### Records

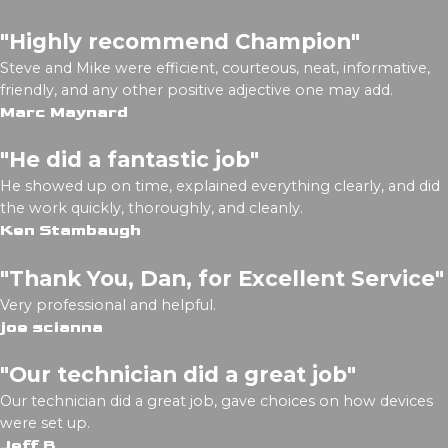
"Highly recommend Champion"
Steve and Mike were efficient, courteous, neat, informative,
friendly, and any other positive adjective one may add.
Marc Maynard
"He did a fantastic job"
He showed up on time, explained everything clearly, and did
the work quickly, thoroughly, and cleanly.
Ken Stambaugh
"Thank You, Dan, for Excellent Service"
Very professional and helpful.
joe scianna
"Our technician did a great job"
Our technician did a great job, gave choices on how devices
were set up.
Jeff B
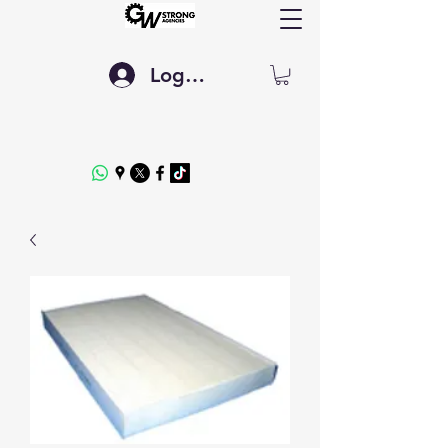
Log In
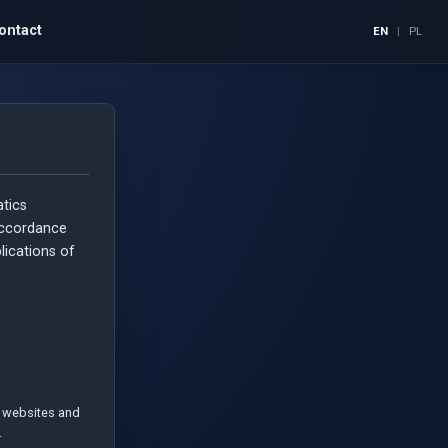
ontact
EN
|
PL
tics
accordance
plications of
of websites and
.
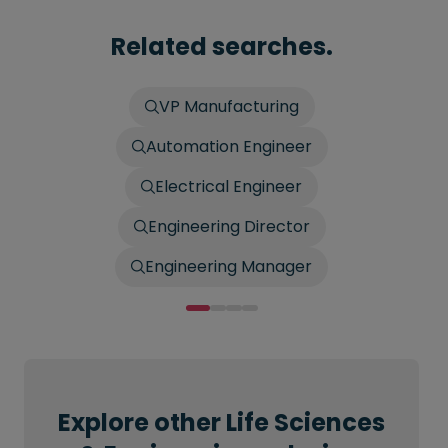
Related searches.
VP Manufacturing
Automation Engineer
Electrical Engineer
Engineering Director
Engineering Manager
Explore other Life Sciences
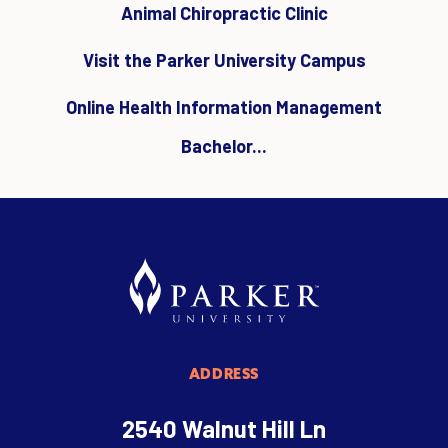
Animal Chiropractic Clinic
Visit the Parker University Campus
Online Health Information Management
Bachelor...
ADDRESS
2540 Walnut Hill Ln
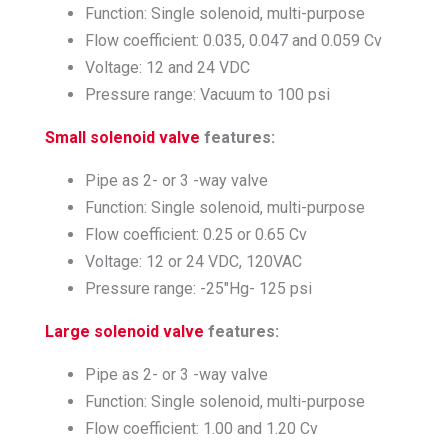
Function: Single solenoid, multi-purpose
Flow coefficient: 0.035, 0.047 and 0.059 Cv
Voltage: 12 and 24 VDC
Pressure range: Vacuum to 100 psi
Small solenoid valve
features:
Pipe as 2- or 3 -way valve
Function: Single solenoid, multi-purpose
Flow coefficient: 0.25 or 0.65 Cv
Voltage: 12 or 24 VDC, 120VAC
Pressure range: -25″Hg- 125 psi
Large solenoid valve
features:
Pipe as 2- or 3 -way valve
Function: Single solenoid, multi-purpose
Flow coefficient: 1.00 and 1.20 Cv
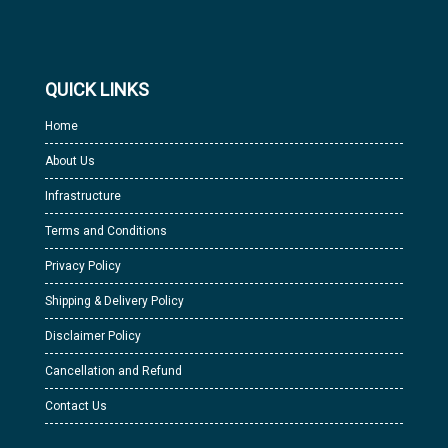
QUICK LINKS
Home
About Us
Infrastructure
Terms and Conditions
Privacy Policy
Shipping & Delivery Policy
Disclaimer Policy
Cancellation and Refund
Contact Us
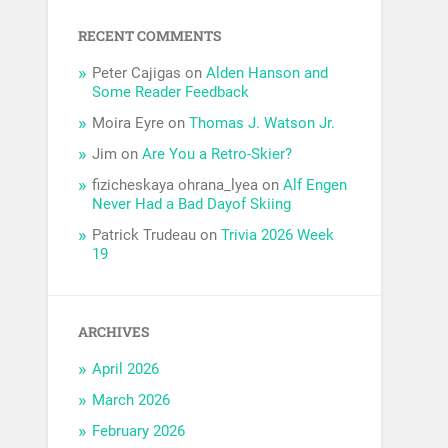
RECENT COMMENTS
Peter Cajigas
on
Alden Hanson and
Some Reader Feedback
Moira Eyre
on
Thomas J. Watson Jr.
Jim
on
Are You a Retro-Skier?
fizicheskaya ohrana_lyea
on
Alf Engen
Never Had a Bad Dayof Skiing
Patrick Trudeau
on
Trivia 2026 Week
19
ARCHIVES
April 2026
March 2026
February 2026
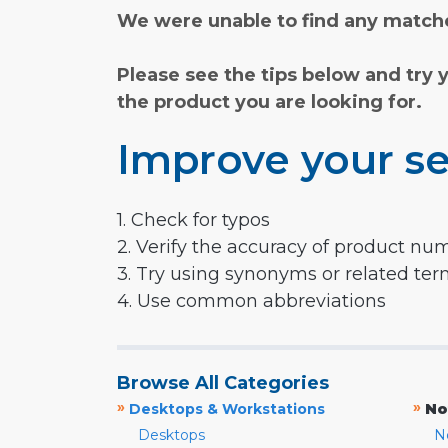
We were unable to find any matche
Please see the tips below and try 
the product you are looking for.
Improve your se
1. Check for typos
2. Verify the accuracy of product nu
3. Try using synonyms or related te
4. Use common abbreviations
Browse All Categories
»
»
Desktops & Workstations
No
Desktops
N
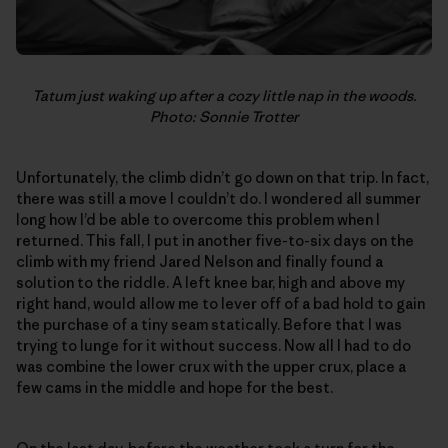
Tatum just waking up after a cozy little nap in the woods.
Photo: Sonnie Trotter
Unfortunately, the climb didn’t go down on that trip. In fact,
there was still a move I couldn’t do. I wondered all summer
long how I’d be able to overcome this problem when I
returned. This fall, I put in another five-to-six days on the
climb with my friend Jared Nelson and finally found a
solution to the riddle. A left knee bar, high and above my
right hand, would allow me to lever off of a bad hold to gain
the purchase of a tiny seam statically. Before that I was
trying to lunge for it without success. Now all I had to do
was combine the lower crux with the upper crux, place a
few cams in the middle and hope for the best.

### Directions
Quote every line of the records above exactly; no picture is to be copied.

### The answer
"Highly recommend Champion"
Steve and Mike were efficient, courteous, neat, informative,
friendly, and any other positive adjective one may add.
Marc Maynard
"He did a fantastic job"
He showed up on time, explained everything clearly, and did
the work quickly, thoroughly, and cleanly.
Ken Stambaugh
"Thank You, Dan, for Excellent Service"
Very professional and helpful.
joe scianna
"Our technician did a great job"
Our technician did a great job, gave choices on how devices
were set up.
Jeff B
Log In
ontact
EN
|
PL
tics
accordance
plications of
of websites and
.
Related searches.
VP Manufacturing
Automation Engineer
Electrical Engineer
Engineering Director
Engineering Manager
Explore other Life Sciences
Animal Chiropractic Clinic
Visit the Parker University Campus
Online Health Information Management
Bachelor...
ADDRESS
2540 Walnut Hill Ln
Function: Single solenoid, multi-purpose
Flow coefficient: 0.035, 0.047 and 0.059 Cv
Voltage: 12 and 24 VDC
Pressure range: Vacuum to 100 psi
Small solenoid valve
features:
Pipe as 2- or 3 -way valve
Function: Single solenoid, multi-purpose
Flow coefficient: 0.25 or 0.65 Cv
Voltage: 12 or 24 VDC, 120VAC
Pressure range: -25″Hg- 125 psi
Large solenoid valve
features:
Pipe as 2- or 3 -way valve
Function: Single solenoid, multi-purpose
Flow coefficient: 1.00 and 1.20 Cv
QUICK LINKS
Home
About Us
Infrastructure
Terms and Conditions
Privacy Policy
Shipping & Delivery Policy
Disclaimer Policy
Cancellation and Refund
Contact Us
RECENT COMMENTS
Peter Cajigas
on
Alden Hanson and
Some Reader Feedback
Moira Eyre
on
Thomas J. Watson Jr.
Jim
on
Are You a Retro-Skier?
fizicheskaya ohrana_lyea
on
Alf Engen
Never Had a Bad Dayof Skiing
Patrick Trudeau
on
Trivia 2026 Week
19
ARCHIVES
April 2026
March 2026
February 2026
We were unable to find any matche
Please see the tips below and try 
the product you are looking for.
Improve your se
1. Check for typos
2. Verify the accuracy of product nu
3. Try using synonyms or related te
4. Use common abbreviations
Browse All Categories
»
»
Desktops & Workstations
No
Desktops
N
Tatum just waking up after a cozy little nap in the woods.
Photo: Sonnie Trotter
Unfortunately, the climb didn’t go down on that trip. In fact,
there was still a move I couldn’t do. I wondered all summer
long how I’d be able to overcome this problem when I
returned. This fall, I put in another five-to-six days on the
climb with my friend Jared Nelson and finally found a
solution to the riddle. A left knee bar, high and above my
right hand, would allow me to lever off of a bad hold to gain
the purchase of a tiny seam statically. Before that I was
trying to lunge for it without success. Now all I had to do
was combine the lower crux with the upper crux, place a
few cams in the middle and hope for the best.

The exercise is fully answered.